Pertemuan ini dihadiri oleh perwakilan dari berbagai instansi, termasuk National Logistic Ecosystem (NLE), Kementerian Perhubungan, Kemenko Bidang INFRAWIL, PT Pelindo, CIQ Pelabuhan Kendari, serta Pemerintah Kota Kendari.
Dukungan Penuh Pemerintah Kota Kendari
Dalam pertemuan tersebut, Asisten I Kota Kendari, Maman, yang mewakili Pemerintah Kota, menyampaikan apresiasi atas kolaborasi antarinstansi yang terjalin.
Ia menekankan bahwa sinergi merupakan kunci utama untuk mewujudkan kelancaran arus logistik, khususnya di wilayah Sulawesi Tenggara.
“Pemerintah Kota Kendari siap mendukung langkah strategis dalam program STRANAS PK. Dengan sinergi ini, kita berharap pelayanan logistik di Pelabuhan Kendari dapat berjalan efektif, efisien, dan berdampak positif bagi pertumbuhan ekonomi daerah,” ujarnya.

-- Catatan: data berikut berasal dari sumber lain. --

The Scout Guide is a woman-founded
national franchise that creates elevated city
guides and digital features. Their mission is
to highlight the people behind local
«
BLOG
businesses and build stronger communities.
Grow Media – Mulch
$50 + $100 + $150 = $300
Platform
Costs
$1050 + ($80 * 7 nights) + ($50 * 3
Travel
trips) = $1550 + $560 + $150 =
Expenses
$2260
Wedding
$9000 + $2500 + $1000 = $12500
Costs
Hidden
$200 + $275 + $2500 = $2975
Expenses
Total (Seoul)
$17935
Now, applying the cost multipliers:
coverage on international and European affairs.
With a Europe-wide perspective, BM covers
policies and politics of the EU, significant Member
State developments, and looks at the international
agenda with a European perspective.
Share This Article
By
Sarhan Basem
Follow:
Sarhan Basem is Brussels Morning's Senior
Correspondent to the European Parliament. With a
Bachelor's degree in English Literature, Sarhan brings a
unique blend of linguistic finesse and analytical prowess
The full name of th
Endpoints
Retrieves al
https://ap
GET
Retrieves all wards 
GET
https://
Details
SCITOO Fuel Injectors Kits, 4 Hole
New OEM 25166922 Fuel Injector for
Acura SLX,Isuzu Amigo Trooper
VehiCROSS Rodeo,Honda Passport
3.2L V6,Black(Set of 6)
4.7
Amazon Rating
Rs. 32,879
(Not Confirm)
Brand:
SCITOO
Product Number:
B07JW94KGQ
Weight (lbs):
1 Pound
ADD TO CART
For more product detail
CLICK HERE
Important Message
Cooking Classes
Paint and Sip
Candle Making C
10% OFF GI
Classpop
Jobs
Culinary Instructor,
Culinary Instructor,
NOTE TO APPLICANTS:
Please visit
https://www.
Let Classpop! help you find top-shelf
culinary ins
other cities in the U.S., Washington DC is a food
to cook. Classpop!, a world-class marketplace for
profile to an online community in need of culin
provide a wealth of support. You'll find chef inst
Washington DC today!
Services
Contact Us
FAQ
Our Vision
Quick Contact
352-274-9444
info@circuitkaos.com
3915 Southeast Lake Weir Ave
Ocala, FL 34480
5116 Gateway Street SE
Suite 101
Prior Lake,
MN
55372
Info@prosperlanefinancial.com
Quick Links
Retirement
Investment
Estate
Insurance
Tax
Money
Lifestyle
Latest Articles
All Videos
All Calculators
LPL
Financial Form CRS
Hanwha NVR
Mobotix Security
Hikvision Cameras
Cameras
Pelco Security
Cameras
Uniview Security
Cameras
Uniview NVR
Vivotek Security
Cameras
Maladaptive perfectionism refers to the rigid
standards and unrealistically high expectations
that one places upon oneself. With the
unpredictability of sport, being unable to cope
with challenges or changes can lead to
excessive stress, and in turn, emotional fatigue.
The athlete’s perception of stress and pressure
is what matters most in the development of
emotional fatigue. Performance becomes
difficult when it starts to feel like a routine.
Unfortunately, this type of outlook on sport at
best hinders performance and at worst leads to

Maman juga menyoroti pentingnya Pelabuhan Bungkutoko dan Kendari Newport sebagai infrastruktur vital yang menjadi program prioritas sejak masa kepemimpinan Walikota Kendari sebelumnya, Asrun dan Musadar.
Ia mengungkapkan bahwa pelabuhan dianggap sebagai infrastruktur utama bagi kemajuan daerah. “Waktu itu, Walikota senior kami, Dr. Asrun, bersama Gubernur Sultra saat itu, Nur Alam, berkomitmen memastikan lahirnya pelabuhan besar di Kota Kendari. Maka, dibangunlah Pelabuhan Bungkutoko dan Newport,” jelasnya.
Meskipun ada beberapa kendala, Pemkot tetap konsisten menyiapkan lahan dan akses jalan untuk mendukung kelancaran aktivitas pelabuhan.

Sejak awal, Pemkot telah merancang konsep pembangunan jalan pendukung, termasuk akses jalan utama hingga jalur ring road, untuk memastikan arus transportasi barang berjalan lancar tanpa mengganggu masyarakat.
Mengakhiri sambutannya, Maman menegaskan kembali komitmen Pemerintah Kota Kendari untuk mendukung kelancaran pembangunan dan operasional pelabuhan.
Pertemuan ini diharapkan menjadi langkah awal yang kuat dalam mewujudkan sistem logistik yang lebih baik dan bebas korupsi di Kendari.